Llega Alicia a una intersección y se encuentra con un gato y le pregunta…

¿podrias decirme, por favor, qué camino debo seguir para salir de aquí?
–Esto depende en gran parte del sitio al que quieras llegar –dijo el Gato.
–No me importa mucho el sitio… –dijo Alicia.
–Entonces tampoco importa mucho el camino que tomes –dijo el Gato.
–… siempre que llegue a alguna parte –añadió Alicia como explicación.
–¡Oh, siempre llegarás a alguna parte –aseguró el Gato–, si caminas lo suficiente!
A Alicia le pareció que esto no tenía vuelta de hoja, y decidió hacer otra pregunta:
¿Qué clase de gente vive por aquí?
–En esta dirección –dijo el Gato, haciendo un gesto con la pata derecha– vive un Sombrerero. Y en esta dirección –e hizo un gesto con la otra pata– vive una Liebre de Marzo. Visita al que quieras: los dos están locos.
–Pero es que a mí no me gusta tratar a gente loca –protestó Alicia.
–Oh, eso no lo puedes evitar –repuso el Gato–. Aquí todos estamos locos. Yo estoy loco. Tú estás loca.
–¿Cómo sabes que yo estoy loca? –preguntó Alicia.
–Tienes que estarlo afirmó el Gato–, o no habrías venido aqui.
Alicia pensó que esto no demostraba nada.
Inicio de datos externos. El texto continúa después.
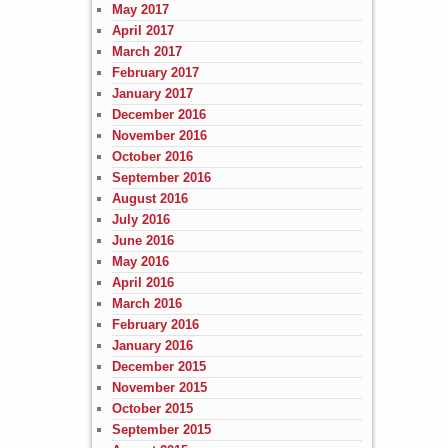
May 2017
April 2017
March 2017
February 2017
January 2017
December 2016
November 2016
October 2016
September 2016
August 2016
July 2016
June 2016
May 2016
April 2016
March 2016
February 2016
January 2016
December 2015
November 2015
October 2015
September 2015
Sin embargo, continuó con sus preguntas:
–¿Y cómo sabes que tú estás loco?
–Para empezar -repuso el Gato–, los perros no están locos. ¿De acuerdo?
–Supongo que sí –concedió Alicia.
–Muy bien. Pues en tal caso –siguió su razonamiento el Gato–, ya sabes que los perros gruñen cuando están enfadados, y mueven la cola cuando están contentos. Pues bien, yo gruño cuando estoy contento, y muevo la cola cuando estoy enfadado. Por lo tanto, estoy loco.